By James Wells

ADELAIDE: The closure of whitegoods manufacturing facilities by Electrolux in Australia and Fisher & Paykel in New Zealand, should demonstrate that low tarriffs have led to overseas production and increased imports within this commoditised category.

The closure of Electrolux’s Regency Park dishwashing factory yesterday follows the announcement last week by Fisher & Paykel that it would close two factories at East Tamaki in New Zealand and relocate the manufacturing of SmartDrive and AquaSmart washing machines to Thailand which will save the company between $10 million to $15 million and cut approximately 350 positions.
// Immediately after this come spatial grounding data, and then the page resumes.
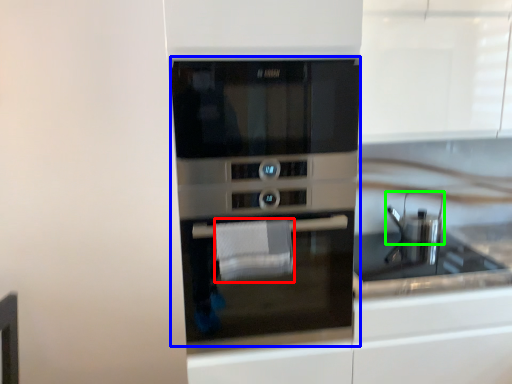 Question: Based on their relative distances, which object is nearer to hand towel (highlighted by a red box)? Choose from oven (highlighted by a blue box) and appliance (highlighted by a green box).

Choices:
 (A) oven
 (B) appliance

Answer: (A) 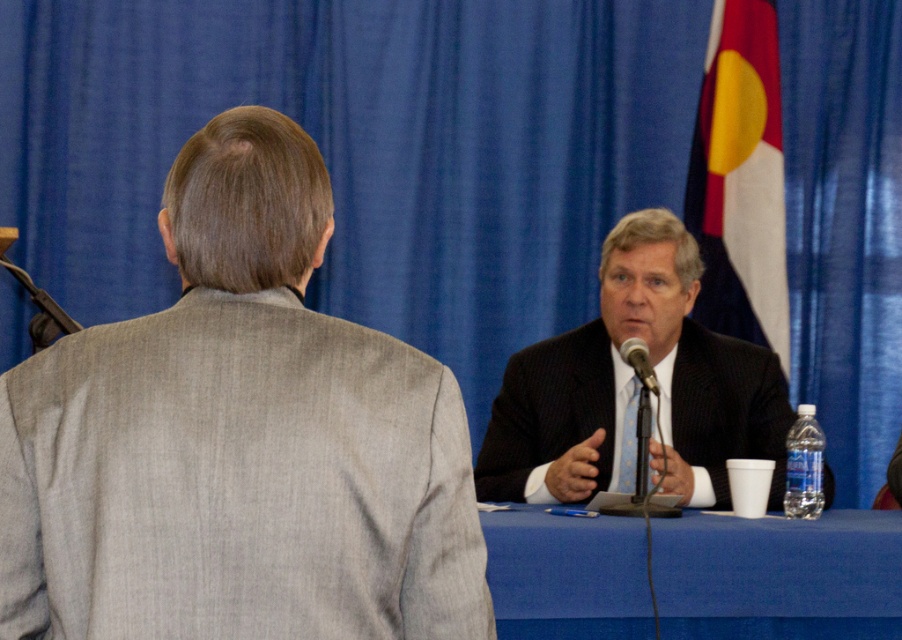 Question: Is dark suit at center wider than metallic silver microphone at center?

Choices:
 (A) no
 (B) yes

Answer: (B)

Question: Which object is positioned closest to the gray textured suit at upper left?

Choices:
 (A) metallic silver microphone at center
 (B) white fabric flag at upper right

Answer: (A)

Question: From the image, what is the correct spatial relationship of gray textured suit at upper left in relation to metallic silver microphone at center?

Choices:
 (A) right
 (B) left

Answer: (B)

Question: Estimate the real-world distances between objects in this image. Which object is farther from the gray textured suit at upper left?

Choices:
 (A) white fabric flag at upper right
 (B) blue fabric table at center

Answer: (A)

Question: Does dark suit at center have a greater width compared to blue fabric table at center?

Choices:
 (A) yes
 (B) no

Answer: (B)

Question: Estimate the real-world distances between objects in this image. Which object is farther from the white fabric flag at upper right?

Choices:
 (A) blue fabric table at center
 (B) gray textured suit at upper left
 (C) dark suit at center
 (D) metallic silver microphone at center

Answer: (B) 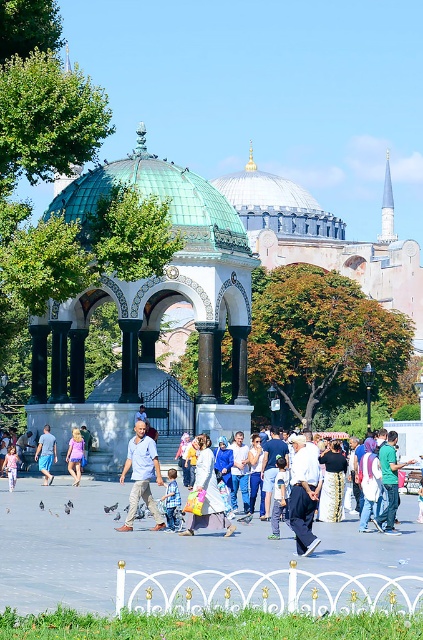 Who is positioned more to the left, white cotton dress at center or green fabric shirt at center?

white cotton dress at center

Is white cotton dress at center below green fabric shirt at center?

No, white cotton dress at center is not below green fabric shirt at center.

Is point (198, 449) positioned before point (389, 429)?

Yes, it is in front of point (389, 429).

Where is `white cotton dress at center`? This screenshot has height=640, width=423. white cotton dress at center is located at coordinates (206, 493).

Between green mosaic gazebo at center and white cotton shirt at center, which one appears on the right side from the viewer's perspective?

white cotton shirt at center is more to the right.

Between green mosaic gazebo at center and white cotton shirt at center, which one has more height?

green mosaic gazebo at center is taller.

Does point (139, 298) come closer to viewer compared to point (308, 525)?

No, (139, 298) is behind (308, 525).

Locate an element on the screen. The height and width of the screenshot is (640, 423). green mosaic gazebo at center is located at coordinates (151, 314).

Does point (233, 241) come in front of point (307, 528)?

No, it is not.

In the scene shown: Is the position of green copper dome at center less distant than that of white cotton shirt at center?

No.

Is point (244, 241) in front of point (301, 536)?

No, (244, 241) is further to viewer.

The width and height of the screenshot is (423, 640). I want to click on green copper dome at center, so click(159, 198). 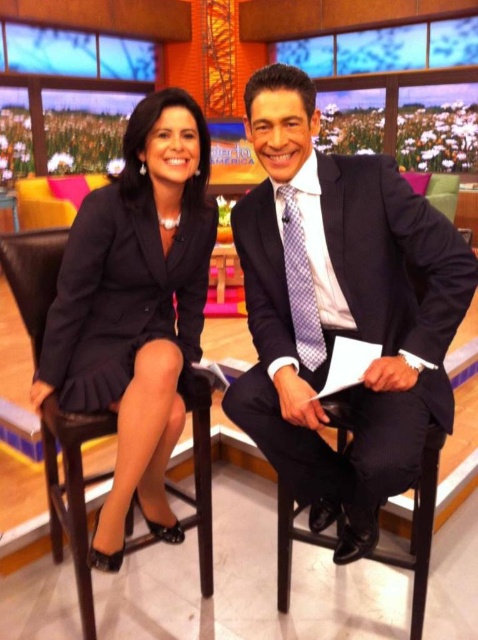 What is the color of the dress at the point specified by coordinates [136,307]?

The point at coordinates [136,307] is on the matte black dress at left.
Fisher & Paykel Appliances managing director, John Bongard, said manufacturing costs in New Zealand were creeping higher each year, forcing the company to take a leaf out of its competitors’ books and set-up shop in low-cost Asia.

“Most of our competitors supplying the Australasian market do so from facilities in low cost Asian countries which offer generous manufacturing incentives.”

Bongard said the recent announcement by “a major competitor in Australia” to move its laundry production to Asia has eliminated the CER duty that Fisher & Paykel previously enjoyed, meaning margins for laundry products are coming under pressure.

The competitor Bongard referred to, Electrolux, announced last September that will close its Beverley plant in South Australia which employ 350 people  manufacturing commodity whitegoods including washing machines and dryers.

According to a report on the closure of Electrolux’s dishwashing factory published in today’s Adelaide Advertiser, Regency Park worker Peter Jaffer, 58, summarised the situation facing the local whitegoods industry, despite indicating he was satisfied with his redundancy package and hoped to take some time off work before seeking another job.

"Low tariffs is killing off the whitegoods industry in Australia," he said.